Related rates of a rotating light atop a moving car The question I am struggling with first:  Police are chasing a criminal down a narrow street at a speed of 90kmh.  If the blue light atop the car is rotating counterclockwise at a rate of one rotation per second and the buildings are only 3 meters from the car on the right, how fast is the beam moving on the wall at the instant when it is already six meters ahead of its source?
Through looking at several examples, I understand that I should use tan(theta)=y/x with x being constant at 3.  I have also converted everything to meters/minute.  That gives dy/dx at 5,400,000 (90kmh to meters/minute). d(theta)/dt would be 120pi (2pi per second times 60 seconds in a minute).  I am supposed to be getting an answer of 429.29 kmh.  Am I misunderstanding and the hypotenuse should reflect the "six meters ahead of its source"?  I have been fighting with this for DAYS.  Thank you in advance!!
 A: I do hope I don't get in trouble for doing your homework!

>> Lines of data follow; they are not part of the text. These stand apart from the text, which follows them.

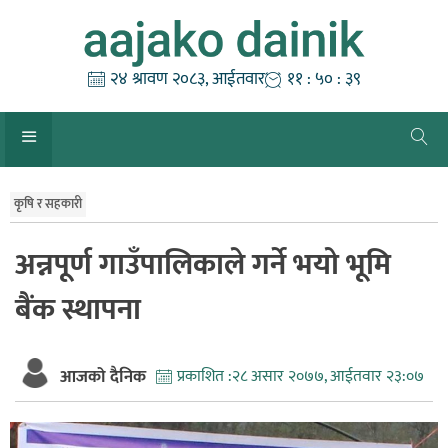
Skip
to
content
२४ श्रावण २०८३, आईतवार
११ : ५० : ३९
कृषि र सहकारी
अन्नपूर्ण गाउँपालिकाले गर्ने भयो भूमि
बैंक स्थापना
आजको दैनिक
प्रकाशित :
२८ असार २०७७, आईतवार २३:०७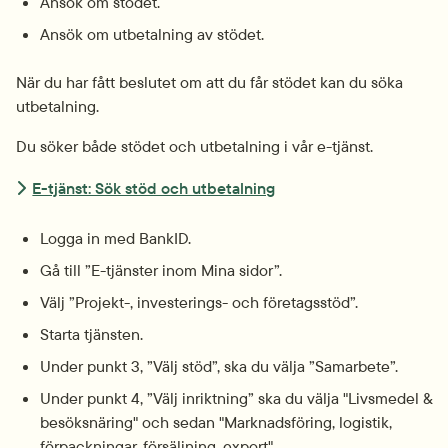
Ansök om stödet.
Ansök om utbetalning av stödet.
När du har fått beslutet om att du får stödet kan du söka 
utbetalning.
Du söker både stödet och utbetalning i vår e-tjänst.
E-tjänst: Sök stöd och utbetalning
Logga in med BankID.
Gå till ”E-tjänster inom Mina sidor”.
Välj ”Projekt-, investerings- och företagsstöd”.
Starta tjänsten.
Under punkt 3, ”Välj stöd”, ska du välja ”Samarbete”.
Under punkt 4, ”Välj inriktning” ska du välja "Livsmedel & 
besöksnäring" och sedan "Marknadsföring, logistik, 
förpackningar, försäljning, export".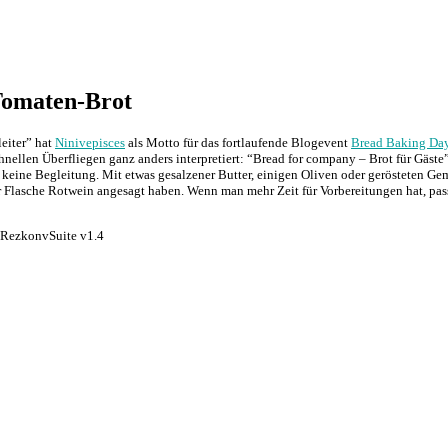
Tomaten-Brot
eiter” hat
Ninivepisces
als Motto für das fortlaufende Blogevent
Bread Baking Da
chnellen Überfliegen ganz anders interpretiert: “Bread for company – Brot für Gäst
keine Begleitung. Mit etwas gesalzener Butter, einigen Oliven oder gerösteten G
 Flasche Rotwein angesagt haben. Wenn man mehr Zeit für Vorbereitungen hat, pas
ezkonvSuite v1.4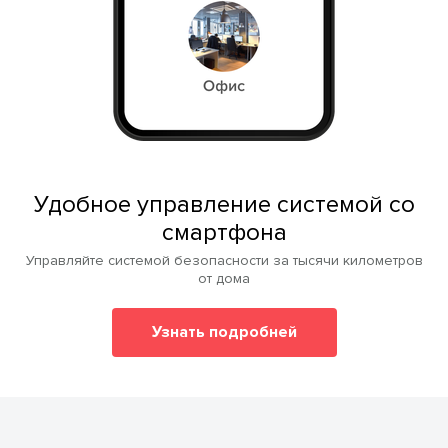
Удобное управление системой со
смартфона
Управляйте системой безопасности за тысячи километров
от дома
Узнать подробней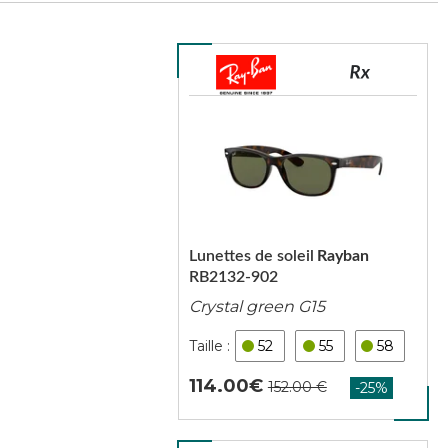
Lunettes de soleil
Rayban
RB2132-902
Crystal green G15
52
55
58
114.00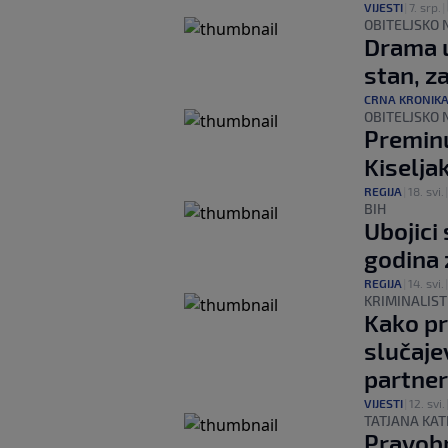
VIJESTI
|
7. srp.
|
OBITELJSKO 
Drama u
stan, z
CRNA KRONIK
OBITELJSKO 
Preminu
Kiselja
REGIJA
|
18. svi.
BIH
Ubojici
godina 
REGIJA
|
14. svi.
KRIMINALIST
Kako pr
slučajev
partner
VIJESTI
|
12. svi.
TATJANA KAT
Pravobr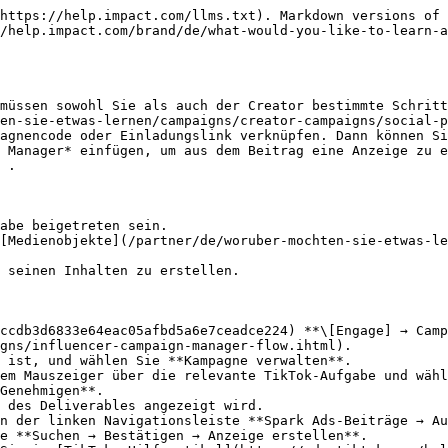
https://help.impact.com/llms.txt). Markdown versions of 
/help.impact.com/brand/de/what-would-you-like-to-learn-a
müssen sowohl Sie als auch der Creator bestimmte Schritt
en-sie-etwas-lernen/campaigns/creator-campaigns/social-p
agnencode oder Einladungslink verknüpfen. Dann können Si
 Manager* einfügen, um aus dem Beitrag eine Anzeige zu e
 .

abe beigetreten sein.

[Medienobjekte](/partner/de/woruber-mochten-sie-etwas-le
 seinen Inhalten zu erstellen.

ccdb3d6833e64eac05afbd5a6e7ceadce224) **\[Engage] → Camp
gns/influencer-campaign-manager-flow.ihtml).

Take a look at the sketch and maybe this will make sense.police chase scene triangle
$$d\theta/dt=1\cdot\cfrac{rev}{sec}\cdot\cfrac{2\pi}{rev}=2\pi/s$$ The governing equation is $tan\theta=\cfrac{x}{3}$.

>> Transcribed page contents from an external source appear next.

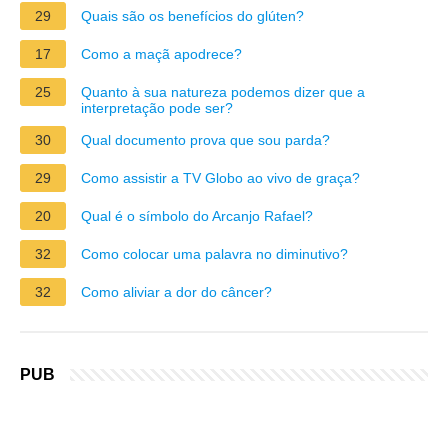
29
Quais são os benefícios do glúten?
17
Como a maçã apodrece?
25
Quanto à sua natureza podemos dizer que a
interpretação pode ser?
30
Qual documento prova que sou parda?
29
Como assistir a TV Globo ao vivo de graça?
20
Qual é o símbolo do Arcanjo Rafael?
32
Como colocar uma palavra no diminutivo?
32
Como aliviar a dor do câncer?
PUB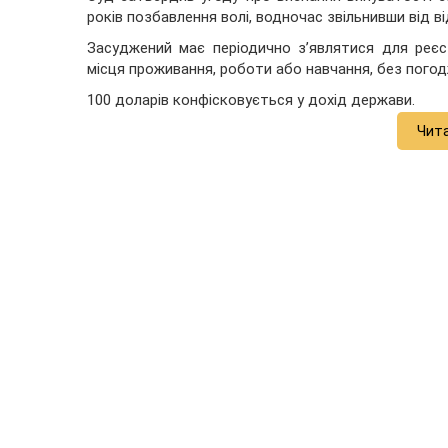
років позбавлення волі, водночас звільнивши від ві
Засуджений має періодично з’являтися для реєс
місця проживання, роботи або навчання, без погод
100 доларів конфісковується у дохід держави.
Чит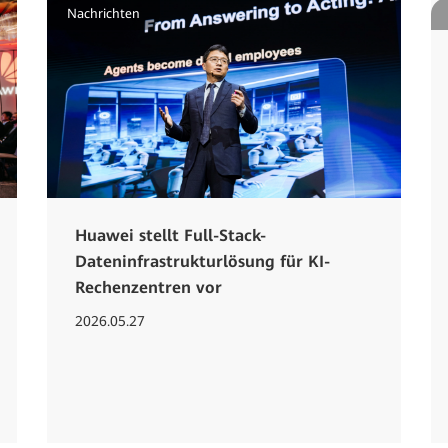
Nachrichten
Huawei stellt Full-Stack-
Dateninfrastrukturlösung für KI-
Rechenzentren vor
2026.05.27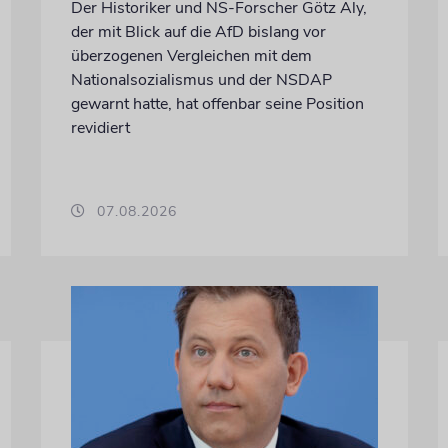
Der Historiker und NS-Forscher Götz Aly,
der mit Blick auf die AfD bislang vor
überzogenen Vergleichen mit dem
Nationalsozialismus und der NSDAP
gewarnt hatte, hat offenbar seine Position
revidiert
07.08.2026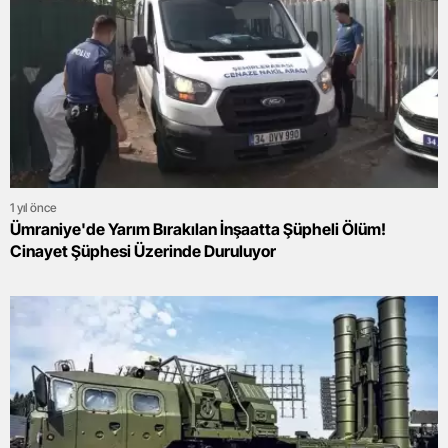
1 yıl önce
Ümraniye'de Yarım Bırakılan İnşaatta Şüpheli Ölüm!
Cinayet Şüphesi Üzerinde Duruluyor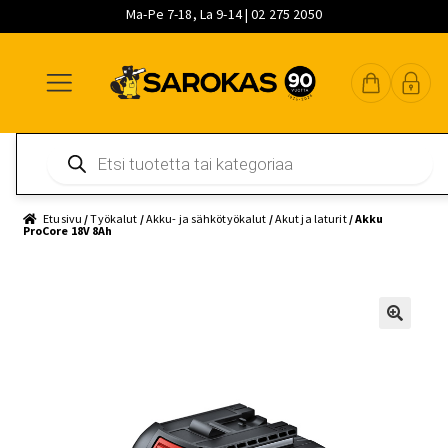
Ma-Pe 7-18, La 9-14 | 02 275 2050
Siirry
Siirry
Siirry
navigointiin
sisältöön
pääsisältöön
Products
search
Etusivu
/
Työkalut
/
Akku- ja sähkötyökalut
/
Akut ja laturit
/ Akku
ProCore 18V 8Ah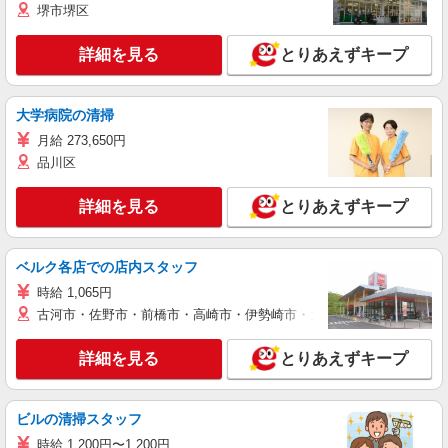
堺市堺区
詳細を見る
とりあえずキープ
大学病院の清掃
月給 273,650円
品川区
詳細を見る
とりあえずキープ
ベルク各店での店内スタッフ
時給 1,065円
古河市・佐野市・前橋市・高崎市・伊勢崎市・太田市・館林市・藤岡
詳細を見る
とりあえずキープ
ビルの清掃スタッフ
時給 1,200円〜1,200円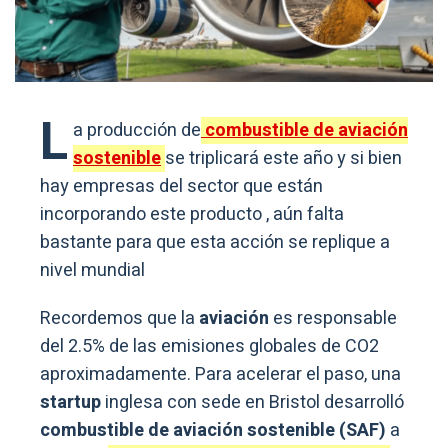
L
a producción de
combustible de aviación
sostenible
se triplicará este año y si bien
hay empresas del sector que están
incorporando este producto , aún falta
bastante para que esta acción se replique a
nivel mundial
Recordemos que la
aviación
es responsable
del 2.5% de las emisiones globales de CO2
aproximadamente. Para acelerar el paso, una
startup
inglesa con sede en Bristol desarrolló
combustible de aviación sostenible (SAF)
a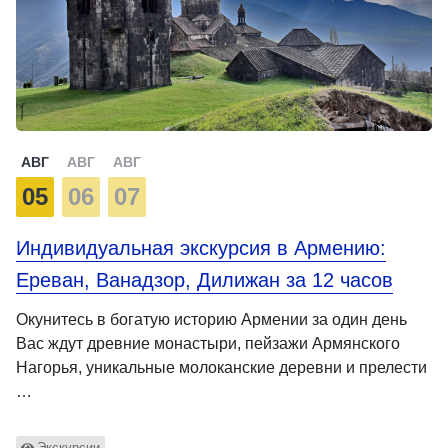
АВГ
АВГ
АВГ
05
06
07
Индивидуальная экскурсия в Армению:
Ереван, Ванадзор, Дилижан за 12 часов
Окунитесь в богатую историю Армении за один день
Вас ждут древние монастыри, пейзажи Армянского
Нагорья, уникальные молоканские деревни и прелести
…
Экскурсии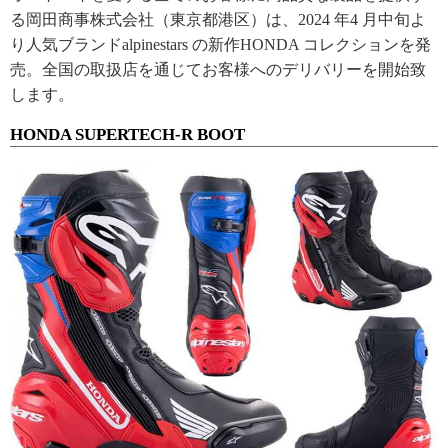
る岡田商事株式会社（東京都港区）は、2024 年4 月中旬よ
り人気ブランドalpinestars の新作HONDA コレクションを発
売。全国の取扱店を通じてお客様へのデリバリーを開始致
します。
HONDA SUPERTECH-R BOOT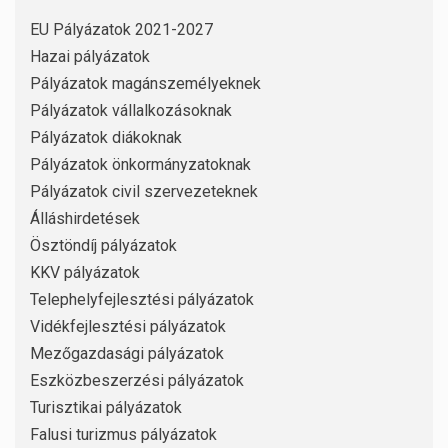
EU Pályázatok 2021-2027
Hazai pályázatok
Pályázatok magánszemélyeknek
Pályázatok vállalkozásoknak
Pályázatok diákoknak
Pályázatok önkormányzatoknak
Pályázatok civil szervezeteknek
Álláshirdetések
Ösztöndíj pályázatok
KKV pályázatok
Telephelyfejlesztési pályázatok
Vidékfejlesztési pályázatok
Mezőgazdasági pályázatok
Eszközbeszerzési pályázatok
Turisztikai pályázatok
Falusi turizmus pályázatok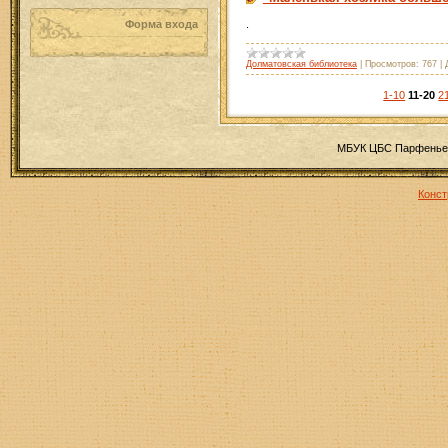
.
Форма входа
Долматовская библиотека
|
Просмотров:
767
|
1-10
11-20
2
МБУК ЦБС Парфеньев
Конст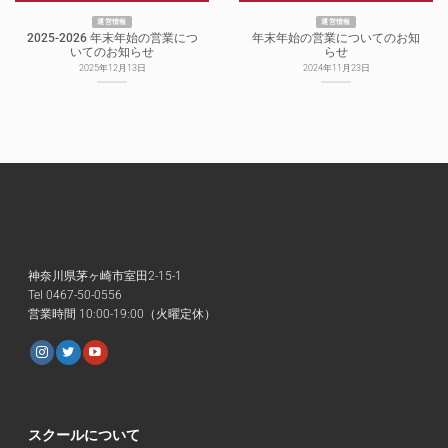
運営情報
運営情報
2025-2026 年末年始の営業につ
年末年始の営業についてのお知
いてのお知らせ
らせ
2025年12月13日
2024年11月23日
神奈川県茅ヶ崎市室田2-15-1
Tel 0467-50-0556
営業時間 10:00-19:00（火曜定休）
スクールについて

When differentiated:$$\frac{d(tan\theta)}{d\theta}\cdot\frac{d\theta}{dt}=\frac{d\left(\cfrac{x}{3}\right)}{dx}\cdot\left(\frac{dx}{dt}\right)$$
$$sec^{2}\theta\frac{d\theta}{dt}=\frac{1}{3}\cdot\frac{dx}{dt}$$
Before we can solve for $dx/dt$, we will need to find either $\theta$ or $sec\theta$.

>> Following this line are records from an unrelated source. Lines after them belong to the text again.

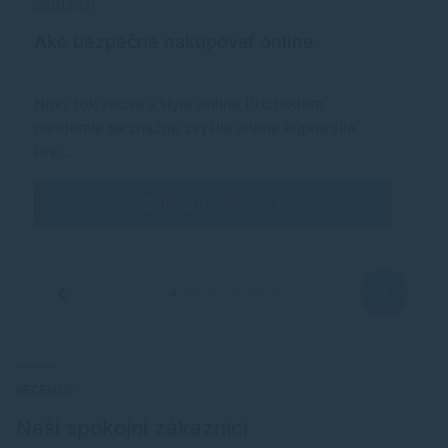
09.01.2021
24
Ako bezpečne nakupovať online
C
p
Nový rok znova v štýle online Príchodom
Č
pandémie sa značne zvýšila online kúpna sila.
za
Pre…
Zobraziť článok
RECENZIE
Naši spokojní zákazníci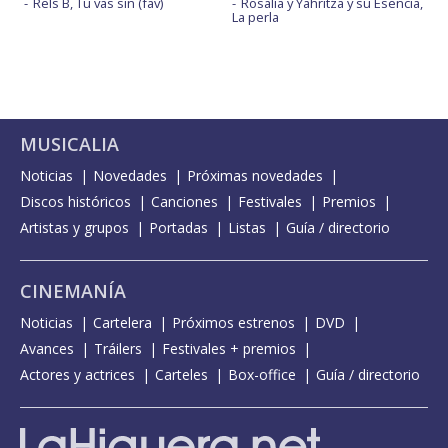
Rels B, Tu vas sin (fav)
Rosalía y Yahritza y su Esencia,
La perla
MUSICALIA
Noticias
Novedades
Próximas novedades
Discos históricos
Canciones
Festivales
Premios
Artistas y grupos
Portadas
Listas
Guía / directorio
CINEMANÍA
Noticias
Cartelera
Próximos estrenos
DVD
Avances
Tráilers
Festivales + premios
Actores y actrices
Carteles
Box-office
Guía / directorio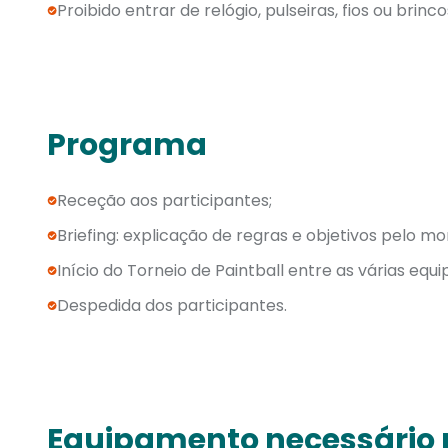
Proibido entrar de relógio, pulseiras, fios ou brinco
Programa
Receção aos participantes;
Briefing: explicação de regras e objetivos pelo mon
Início do Torneio de Paintball entre as várias equi
Despedida dos participantes.
Equipamento necessário p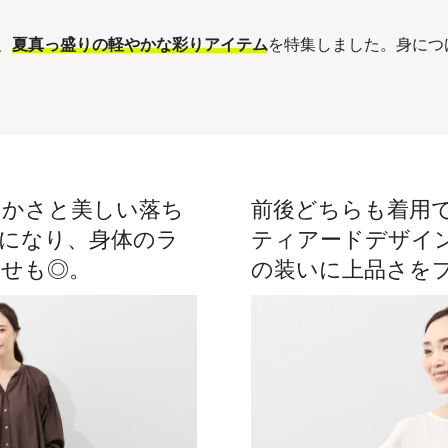
、
夏真っ盛りの軽やかな彩りアイテム
を特集しました。身につ
やかさと美しい落ち
前後どちらも着用
になり、身体のラ
ティアードデザイ
痩せも◎。
の装いに上品さを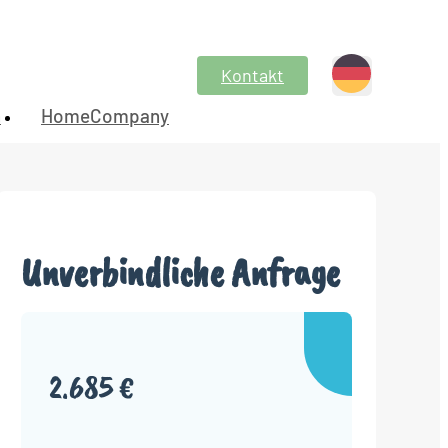
Kontakt
n
HomeCompany
Unverbindliche Anfrage
2.685 €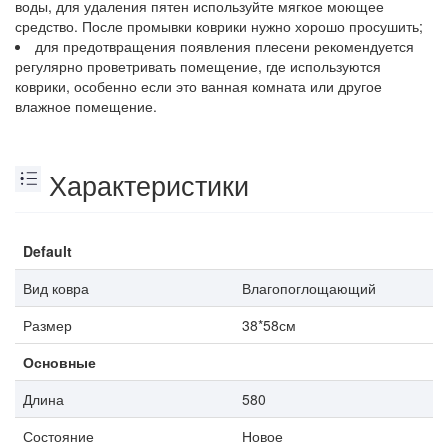
воды, для удаления пятен используйте мягкое моющее
средство. После промывки коврики нужно хорошо просушить;
для предотвращения появления плесени рекомендуется
регулярно проветривать помещение, где используются
коврики, особенно если это ванная комната или другое
влажное помещение.
Характеристики
Default
Вид ковра
Влагопоглощающий
Размер
38*58см
Основные
Длина
580
Состояние
Новое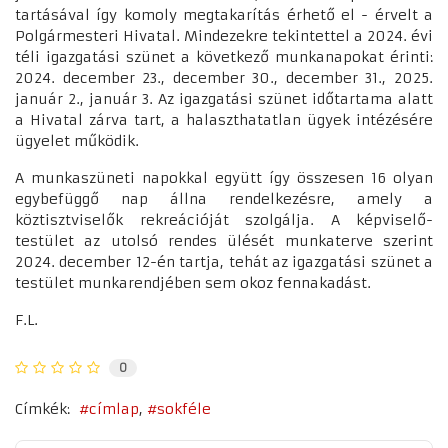
tartásával így komoly megtakarítás érhető el - érvelt a
Polgármesteri Hivatal. Mindezekre tekintettel a 2024. évi
téli igazgatási szünet a következő munkanapokat érinti:
2024. december 23., december 30., december 31., 2025.
január 2., január 3. Az igazgatási szünet időtartama alatt
a Hivatal zárva tart, a halaszthatatlan ügyek intézésére
ügyelet működik.
A munkaszüneti napokkal együtt így összesen 16 olyan
egybefüggő nap állna rendelkezésre, amely a
köztisztviselők rekreációját szolgálja. A képviselő-
testület az utolsó rendes ülését munkaterve szerint
2024. december 12-én tartja, tehát az igazgatási szünet a
testület munkarendjében sem okoz fennakadást.
F.L.
0
Címkék:
címlap
sokféle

Using the triangle relationship of our sketch, we can say $tan\theta=\cfrac{3}{6}$.
Therefore, $\theta=atan2(6,3)$ I haven't shown this numerically so as not to lose any decimal places.
Then we can plug in values.$$sec^{2}(atan2(6,3))\cdot(2\pi)=\frac{1}{3}\frac{dx}{dt}$$
$$\frac{dx}{dt}=94.2478\,m/s$$
Now add the forward speed of the car, which is $25\frac{m}{s}$ and convert the whole thing to km/hr.  When geogebra did it, I got exactly the answer you provided, which unconverted is 119.247779 m/s.